So it’s up to Meyer now to fit in and inevitably sacrifice, as he signed up for. But it’s also up to everyone else to embrace him and help him along, even if that means handing over some minutes, some shots, whatever it might be.

It’s areas like this where Purdue has been great of late — team over self — and I wouldn’t expect this to be any different.

ON PURDUE IN THE CURRENT COLLEGE FOOTBALL CLIMATE

Big Ten media day(s) in Vegas reminded of just how distinctly every paradigm around college football rebuilds has reversed.

A world that used to belong to the home builder is now a flipper’s paradise. The quick-fix turnaround is more do-able than ever now, whereas it used to be about the three-, four-, five-year view.

“A program is built in four stages,” Bobby Bowden was long ago quoted as saying. “First you lose big, then you lose close. Then you win close, and finally, you win big.”
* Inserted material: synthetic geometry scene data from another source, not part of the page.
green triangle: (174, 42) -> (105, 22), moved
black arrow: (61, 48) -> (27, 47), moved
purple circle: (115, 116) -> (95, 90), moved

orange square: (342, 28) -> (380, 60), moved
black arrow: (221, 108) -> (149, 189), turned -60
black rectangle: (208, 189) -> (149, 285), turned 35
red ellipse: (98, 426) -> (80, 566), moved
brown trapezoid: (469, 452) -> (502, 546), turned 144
Now, teams are built in four months. Maybe every year. But programs are a different story. Constructing an organization quickly is arguably a greater challenge than assembling a roster, particularly if trying to building something that will endure.

The long-term stability is still the hard part, but stability probably now takes on a whole different meaning.
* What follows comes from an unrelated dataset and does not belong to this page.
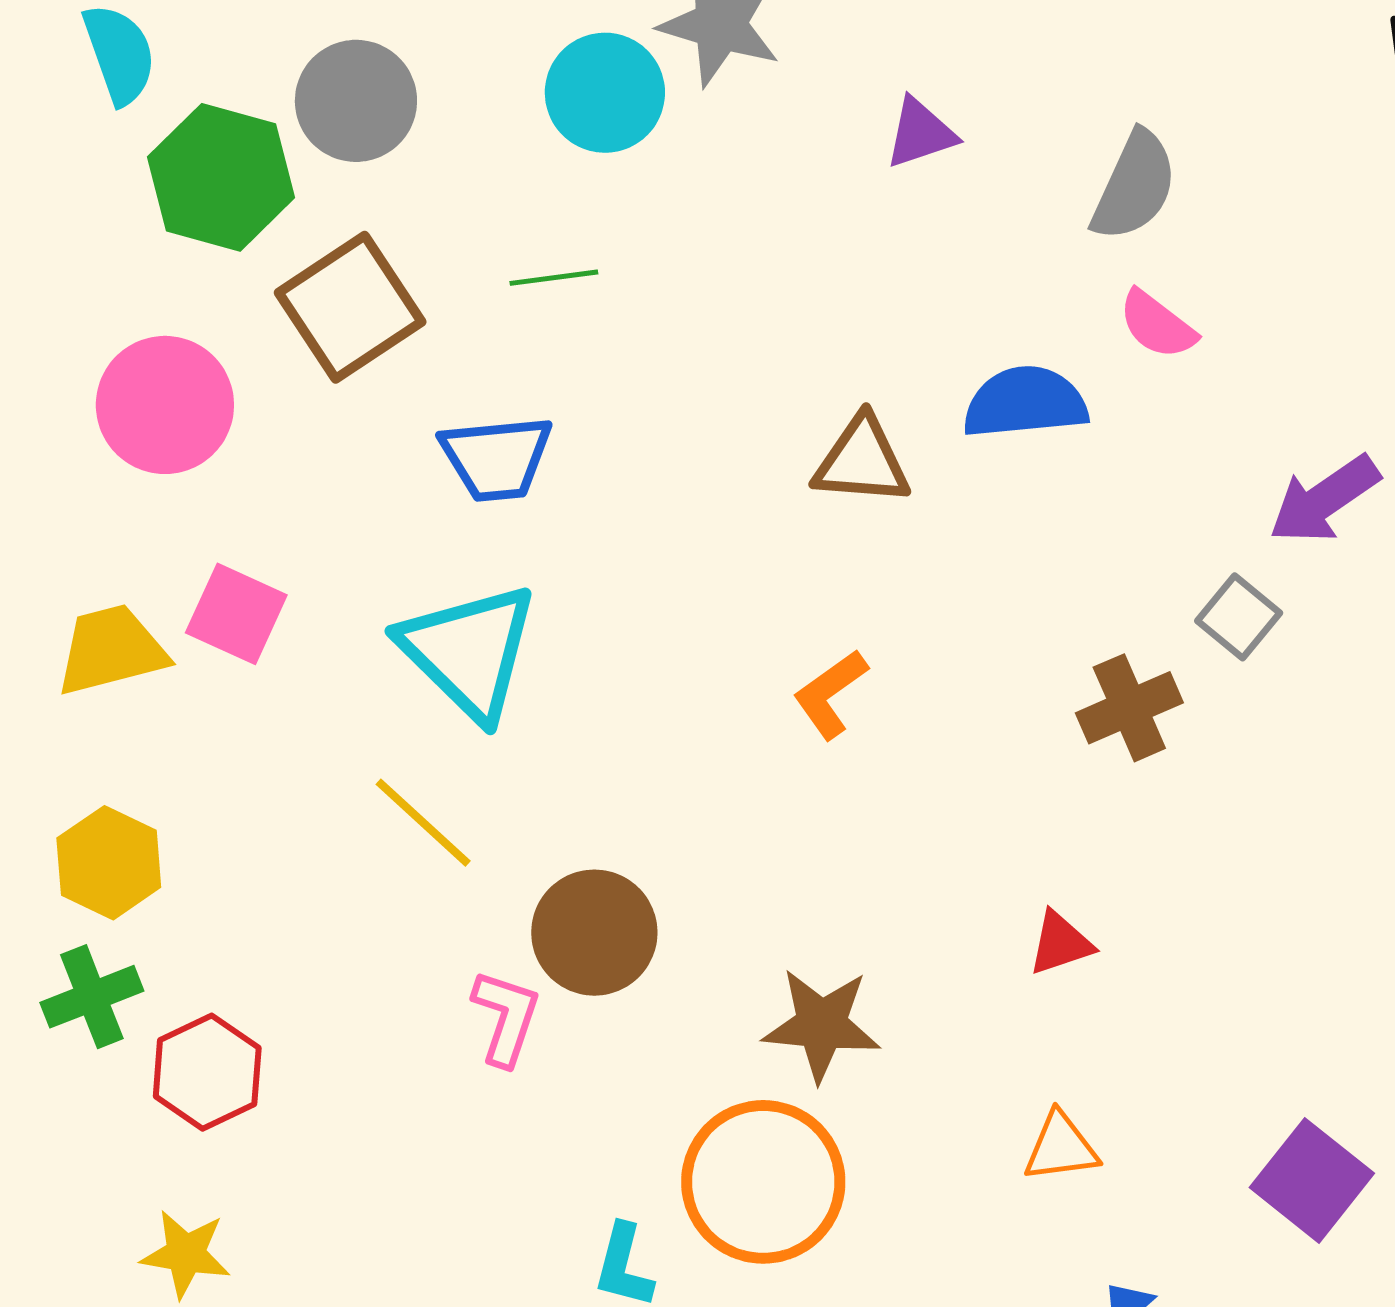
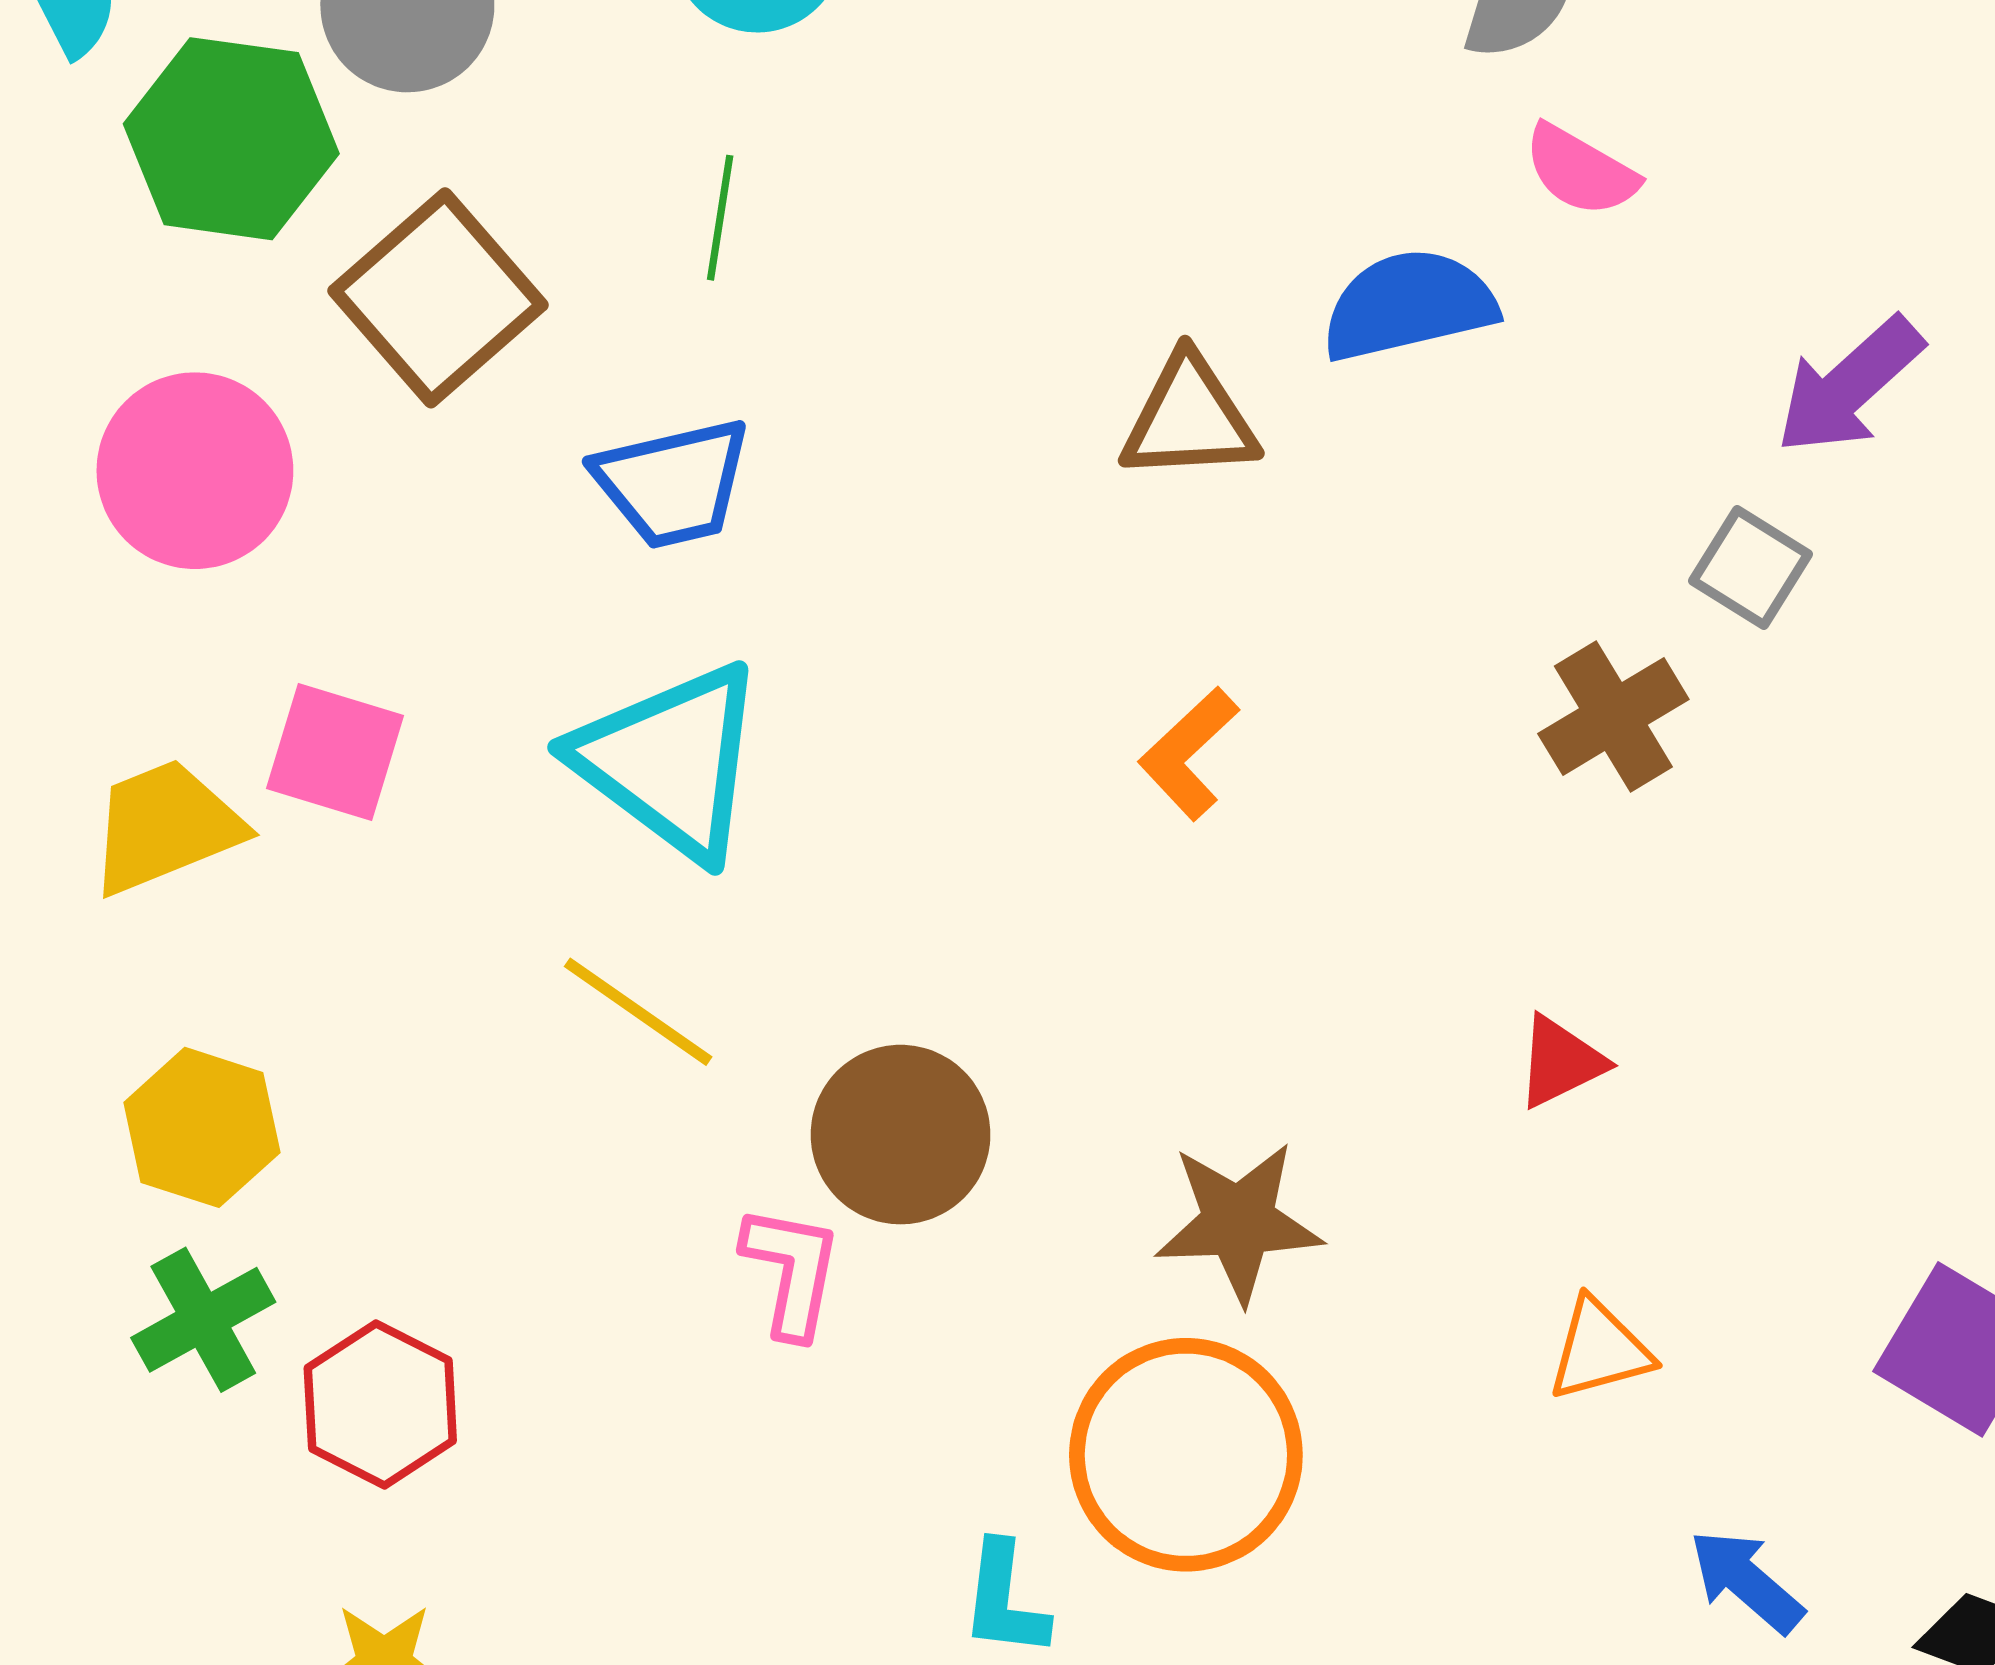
green line: (554, 278) -> (720, 218), turned -66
The elites will still be the elites and most of the hoboes will remain hoboes but in between there were would seem to be more room than ever for both upward and downward mobility, but also year to year turbulence.

ON PURDUE BASKETBALL RECRUITING

I guess this is another point to make on Meyer, brought to mind by this long-known web site’s projections, which have four Purdue 2026 recruiting targets — Cameron Williams, Colben Landrew, Anthony Thompson and Taylen Kinney — listed as first-rounders this far out.

I doubt Purdue gets any of those guys, but it already has the best 2026 recruit it could have gotten, because if you can keep Meyer a second year, his talent level plus a year in the program would make him better than anything — anything — Purdue could get out of the current senior class.